─── RECORDS PROVIDED ───

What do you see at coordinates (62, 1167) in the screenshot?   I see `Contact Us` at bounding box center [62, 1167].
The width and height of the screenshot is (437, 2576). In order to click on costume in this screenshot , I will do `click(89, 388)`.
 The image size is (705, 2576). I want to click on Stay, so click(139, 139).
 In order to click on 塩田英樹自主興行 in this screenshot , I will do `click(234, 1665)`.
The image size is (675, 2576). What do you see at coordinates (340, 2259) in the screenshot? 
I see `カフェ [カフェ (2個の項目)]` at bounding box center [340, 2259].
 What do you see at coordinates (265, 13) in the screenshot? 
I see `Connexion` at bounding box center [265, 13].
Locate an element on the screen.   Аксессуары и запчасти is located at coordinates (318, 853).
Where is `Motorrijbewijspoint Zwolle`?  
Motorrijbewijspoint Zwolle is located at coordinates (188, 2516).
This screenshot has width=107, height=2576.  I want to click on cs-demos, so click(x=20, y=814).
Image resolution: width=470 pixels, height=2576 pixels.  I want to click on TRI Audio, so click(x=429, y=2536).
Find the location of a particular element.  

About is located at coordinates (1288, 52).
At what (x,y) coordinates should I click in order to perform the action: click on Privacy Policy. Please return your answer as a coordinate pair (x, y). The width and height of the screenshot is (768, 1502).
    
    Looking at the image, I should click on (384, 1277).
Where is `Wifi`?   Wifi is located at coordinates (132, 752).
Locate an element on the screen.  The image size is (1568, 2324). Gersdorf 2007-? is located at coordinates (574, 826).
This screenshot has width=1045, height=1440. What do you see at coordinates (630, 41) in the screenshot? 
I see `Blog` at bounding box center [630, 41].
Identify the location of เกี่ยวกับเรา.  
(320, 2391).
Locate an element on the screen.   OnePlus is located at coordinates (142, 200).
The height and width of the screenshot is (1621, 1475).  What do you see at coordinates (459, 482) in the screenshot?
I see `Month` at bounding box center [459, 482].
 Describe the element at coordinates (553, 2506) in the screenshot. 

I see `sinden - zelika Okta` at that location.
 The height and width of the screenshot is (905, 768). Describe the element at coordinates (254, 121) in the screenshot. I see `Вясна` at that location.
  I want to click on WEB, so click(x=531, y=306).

───

**DESCRIPTION OF THE TASK**. Up to and including the line with "In order to click on 塩田英樹自主興行", print every line of the material above, starting from its first line, exactly.

**TASK RESULT**.
What do you see at coordinates (62, 1167) in the screenshot?   I see `Contact Us` at bounding box center [62, 1167].
The width and height of the screenshot is (437, 2576). In order to click on costume in this screenshot , I will do `click(89, 388)`.
 The image size is (705, 2576). I want to click on Stay, so click(139, 139).
 In order to click on 塩田英樹自主興行 in this screenshot , I will do `click(234, 1665)`.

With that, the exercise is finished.